Directions: The records below are to be reproduced exactly, with the pictures left out.
===== Source information
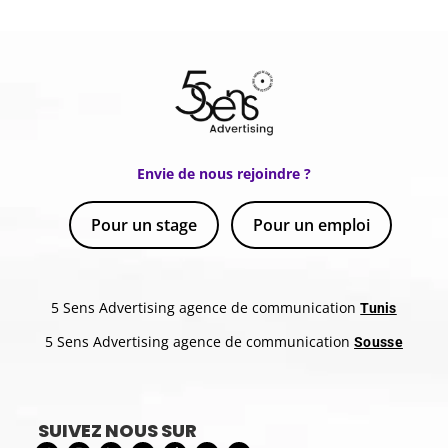
Envie de nous rejoindre ?
Pour un stage
Pour un emploi
5 Sens Advertising agence de communication
Tunis
5 Sens Advertising agence de communication
Sousse
SUIVEZ NOUS SUR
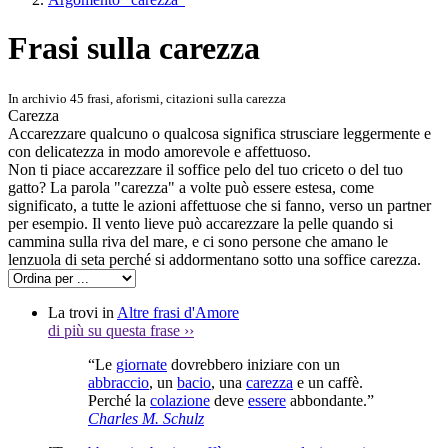
Frasi sulla carezza
In archivio 45 frasi, aforismi, citazioni sulla carezza
Carezza
Accarezzare qualcuno o qualcosa significa strusciare leggermente e
con delicatezza in modo amorevole e affettuoso.
Non ti piace accarezzare il soffice pelo del tuo criceto o del tuo
gatto? La parola "carezza" a volte può essere estesa, come
significato, a tutte le azioni affettuose che si fanno, verso un partner
per esempio. Il vento lieve può accarezzare la pelle quando si
cammina sulla riva del mare, e ci sono persone che amano le
lenzuola di seta perché si addormentano sotto una soffice carezza.
La trovi in
Altre frasi d'Amore
di più su questa frase
››
“Le
giornate
dovrebbero iniziare con un
abbraccio
, un
bacio
, una
carezza
e un caffè.
Perché la
colazione
deve
essere
abbondante.”
Charles M. Schulz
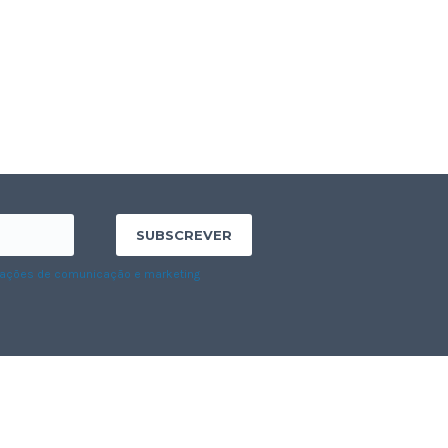
de ações de comunicação e marketing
==========
Solved exercise:
Envie de nous rejoindre ?
Pour un stage
Pour un emploi
5 Sens Advertising agence de communication
Tunis
5 Sens Advertising agence de communication
Sousse
SUIVEZ NOUS SUR
Frasi sulla carezza
In archivio 45 frasi, aforismi, citazioni sulla carezza
Carezza
Accarezzare qualcuno o qualcosa significa strusciare leggermente e
con delicatezza in modo amorevole e affettuoso.
Non ti piace accarezzare il soffice pelo del tuo criceto o del tuo
gatto? La parola "carezza" a volte può essere estesa, come
significato, a tutte le azioni affettuose che si fanno, verso un partner
per esempio. Il vento lieve può accarezzare la pelle quando si
cammina sulla riva del mare, e ci sono persone che amano le
lenzuola di seta perché si addormentano sotto una soffice carezza.
La trovi in
Altre frasi d'Amore
di più su questa frase
››
“Le
giornate
dovrebbero iniziare con un
abbraccio
, un
bacio
, una
carezza
e un caffè.
Perché la
colazione
deve
essere
abbondante.”
Charles M. Schulz
de ações de comunicação e marketing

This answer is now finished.